The photo above plottes each image with all recognized positives, colored based on confidence.
The method can be summarized as below:
1. you should collect several images that do not contain any positive sample (e.g. 1000 images). 2. randomly crop some windows (e.g 10 window per image) from negative samples and re-size them to your HOG search window (e.g. 64x128). 3. use them as negatives to train your system. 4. After you build the training vector, loop it around all of your preliminary negative images (first 1000 images). 5. obviously, any detected windows is false alarm. so use them in addition to previous randomly selected windows to retrain your detector. this can dramatically boost your detector's performance. but do not repeat it for second time, because for the second time, the improvement will be negligible.

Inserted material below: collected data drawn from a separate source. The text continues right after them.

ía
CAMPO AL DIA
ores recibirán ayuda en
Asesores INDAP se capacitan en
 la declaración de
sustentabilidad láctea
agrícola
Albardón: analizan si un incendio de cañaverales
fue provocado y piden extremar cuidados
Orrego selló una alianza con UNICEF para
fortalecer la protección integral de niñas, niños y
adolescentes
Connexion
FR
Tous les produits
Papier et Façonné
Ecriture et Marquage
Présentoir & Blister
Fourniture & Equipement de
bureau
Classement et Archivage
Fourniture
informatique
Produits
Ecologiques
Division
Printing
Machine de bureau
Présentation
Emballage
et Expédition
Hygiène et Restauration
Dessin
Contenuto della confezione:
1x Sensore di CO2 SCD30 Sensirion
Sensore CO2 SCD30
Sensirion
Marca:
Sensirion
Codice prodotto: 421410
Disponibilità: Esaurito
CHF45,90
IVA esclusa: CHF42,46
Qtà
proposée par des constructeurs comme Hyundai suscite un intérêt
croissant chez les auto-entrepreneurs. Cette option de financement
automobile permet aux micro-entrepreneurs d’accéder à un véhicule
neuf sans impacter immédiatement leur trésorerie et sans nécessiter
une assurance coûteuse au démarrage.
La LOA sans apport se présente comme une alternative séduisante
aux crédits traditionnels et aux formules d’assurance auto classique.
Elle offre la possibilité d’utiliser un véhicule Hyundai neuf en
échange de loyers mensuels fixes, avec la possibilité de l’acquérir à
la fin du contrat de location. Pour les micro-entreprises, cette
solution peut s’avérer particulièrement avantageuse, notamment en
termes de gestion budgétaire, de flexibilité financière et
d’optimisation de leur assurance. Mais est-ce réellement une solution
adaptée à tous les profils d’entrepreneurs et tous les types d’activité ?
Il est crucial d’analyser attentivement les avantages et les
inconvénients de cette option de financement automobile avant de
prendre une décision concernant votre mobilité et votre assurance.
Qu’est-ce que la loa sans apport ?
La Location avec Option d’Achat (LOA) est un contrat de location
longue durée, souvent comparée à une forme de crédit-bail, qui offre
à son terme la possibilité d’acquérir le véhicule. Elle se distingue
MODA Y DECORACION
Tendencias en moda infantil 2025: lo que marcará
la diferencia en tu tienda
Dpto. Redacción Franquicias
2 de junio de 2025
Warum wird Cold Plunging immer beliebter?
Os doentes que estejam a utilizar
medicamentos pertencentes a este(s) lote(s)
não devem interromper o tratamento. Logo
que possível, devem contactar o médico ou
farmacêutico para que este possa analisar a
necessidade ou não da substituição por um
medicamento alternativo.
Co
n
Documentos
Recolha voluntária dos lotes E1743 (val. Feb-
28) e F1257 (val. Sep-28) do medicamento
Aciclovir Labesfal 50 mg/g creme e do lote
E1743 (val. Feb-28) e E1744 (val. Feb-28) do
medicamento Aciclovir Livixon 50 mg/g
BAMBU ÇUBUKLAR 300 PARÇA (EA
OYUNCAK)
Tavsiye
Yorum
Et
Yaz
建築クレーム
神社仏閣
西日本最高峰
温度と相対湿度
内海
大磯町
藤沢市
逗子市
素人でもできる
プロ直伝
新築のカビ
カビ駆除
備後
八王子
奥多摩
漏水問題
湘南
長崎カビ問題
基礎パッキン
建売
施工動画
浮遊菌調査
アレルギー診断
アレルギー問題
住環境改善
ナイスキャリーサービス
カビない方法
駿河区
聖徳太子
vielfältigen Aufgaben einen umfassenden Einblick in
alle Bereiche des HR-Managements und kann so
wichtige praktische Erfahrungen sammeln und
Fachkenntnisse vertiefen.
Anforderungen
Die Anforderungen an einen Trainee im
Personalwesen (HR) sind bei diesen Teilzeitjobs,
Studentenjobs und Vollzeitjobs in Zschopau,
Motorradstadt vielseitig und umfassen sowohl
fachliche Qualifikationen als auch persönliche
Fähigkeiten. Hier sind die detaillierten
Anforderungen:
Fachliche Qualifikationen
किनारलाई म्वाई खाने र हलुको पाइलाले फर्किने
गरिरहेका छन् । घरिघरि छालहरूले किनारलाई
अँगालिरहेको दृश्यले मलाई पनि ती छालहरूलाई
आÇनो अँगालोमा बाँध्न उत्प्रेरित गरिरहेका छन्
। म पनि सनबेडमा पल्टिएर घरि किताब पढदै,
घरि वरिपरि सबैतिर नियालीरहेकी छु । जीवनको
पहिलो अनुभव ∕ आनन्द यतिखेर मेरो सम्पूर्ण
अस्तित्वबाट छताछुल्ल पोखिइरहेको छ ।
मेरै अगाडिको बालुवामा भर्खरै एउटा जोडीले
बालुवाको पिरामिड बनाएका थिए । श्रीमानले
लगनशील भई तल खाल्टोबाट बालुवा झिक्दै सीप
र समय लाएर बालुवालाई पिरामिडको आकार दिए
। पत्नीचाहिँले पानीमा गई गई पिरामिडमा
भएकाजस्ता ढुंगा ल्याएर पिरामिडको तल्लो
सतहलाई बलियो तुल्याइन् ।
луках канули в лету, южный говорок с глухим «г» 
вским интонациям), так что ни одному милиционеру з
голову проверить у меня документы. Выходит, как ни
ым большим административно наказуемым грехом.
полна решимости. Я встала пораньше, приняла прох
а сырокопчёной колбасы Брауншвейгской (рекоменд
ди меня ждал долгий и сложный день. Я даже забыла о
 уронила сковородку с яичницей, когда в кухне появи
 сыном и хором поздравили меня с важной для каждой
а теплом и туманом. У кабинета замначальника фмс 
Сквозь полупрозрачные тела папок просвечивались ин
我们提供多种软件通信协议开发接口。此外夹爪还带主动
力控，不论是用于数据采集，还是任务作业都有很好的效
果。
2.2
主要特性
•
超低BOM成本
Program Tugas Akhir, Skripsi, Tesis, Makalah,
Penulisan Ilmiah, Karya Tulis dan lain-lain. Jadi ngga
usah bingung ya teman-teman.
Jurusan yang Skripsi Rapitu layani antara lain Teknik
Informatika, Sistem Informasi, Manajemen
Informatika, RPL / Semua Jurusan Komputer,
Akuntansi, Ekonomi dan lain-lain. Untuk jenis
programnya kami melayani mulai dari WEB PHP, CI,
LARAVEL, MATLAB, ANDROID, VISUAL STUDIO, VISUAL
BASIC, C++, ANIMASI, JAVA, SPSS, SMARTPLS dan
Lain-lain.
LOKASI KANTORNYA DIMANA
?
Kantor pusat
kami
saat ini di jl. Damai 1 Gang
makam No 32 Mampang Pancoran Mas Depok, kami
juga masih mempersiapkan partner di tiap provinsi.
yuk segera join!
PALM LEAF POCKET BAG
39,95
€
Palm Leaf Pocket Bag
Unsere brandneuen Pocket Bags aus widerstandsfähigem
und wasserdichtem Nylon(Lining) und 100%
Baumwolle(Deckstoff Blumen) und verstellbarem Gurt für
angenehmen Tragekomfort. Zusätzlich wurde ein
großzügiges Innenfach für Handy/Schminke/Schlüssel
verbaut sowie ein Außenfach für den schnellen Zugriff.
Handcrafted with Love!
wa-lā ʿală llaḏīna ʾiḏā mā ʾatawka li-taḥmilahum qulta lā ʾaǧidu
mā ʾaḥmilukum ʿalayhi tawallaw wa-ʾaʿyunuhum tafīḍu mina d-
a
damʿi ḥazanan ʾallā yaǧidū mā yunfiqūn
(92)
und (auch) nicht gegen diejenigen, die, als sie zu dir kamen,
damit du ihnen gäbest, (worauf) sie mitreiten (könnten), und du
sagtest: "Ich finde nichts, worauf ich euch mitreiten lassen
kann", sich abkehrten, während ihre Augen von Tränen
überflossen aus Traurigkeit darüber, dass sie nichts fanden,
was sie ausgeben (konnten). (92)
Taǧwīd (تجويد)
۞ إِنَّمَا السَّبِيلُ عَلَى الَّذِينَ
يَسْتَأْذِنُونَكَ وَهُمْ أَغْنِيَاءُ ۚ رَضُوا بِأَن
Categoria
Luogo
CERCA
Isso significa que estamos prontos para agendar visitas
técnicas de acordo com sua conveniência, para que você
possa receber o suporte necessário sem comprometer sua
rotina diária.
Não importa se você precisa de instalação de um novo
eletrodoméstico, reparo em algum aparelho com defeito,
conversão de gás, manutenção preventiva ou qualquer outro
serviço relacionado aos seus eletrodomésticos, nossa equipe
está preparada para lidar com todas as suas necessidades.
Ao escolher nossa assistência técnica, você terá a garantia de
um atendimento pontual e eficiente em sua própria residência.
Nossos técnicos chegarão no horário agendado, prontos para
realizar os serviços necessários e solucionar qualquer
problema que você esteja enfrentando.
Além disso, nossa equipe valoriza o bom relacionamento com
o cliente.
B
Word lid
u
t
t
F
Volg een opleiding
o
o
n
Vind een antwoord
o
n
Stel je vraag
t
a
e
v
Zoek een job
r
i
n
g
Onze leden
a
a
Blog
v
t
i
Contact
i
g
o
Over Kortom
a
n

Below is a rough outline of the training pipeline:
- We sample our initial training data for positive (faces) and negative (non-faces) patches.
- We extract feature vectors from the initial training patches.
- We train a linear SVM using the initial feature vectors. This is a very rough classifier that we can use for facial detection. We will swap this out with a non-linear RBF SVM for comparisons.
- In order to improve our classifier, we run our classifier on images with no faces. The results are all false positives, which we use to re-train our classifier. We repeat this process a few number of times.
- We run our classifier on the testing set, and look at the results.
Mining Hard Negatives
The goal of this step is to lower the generalization error of the SVM by providing it more points.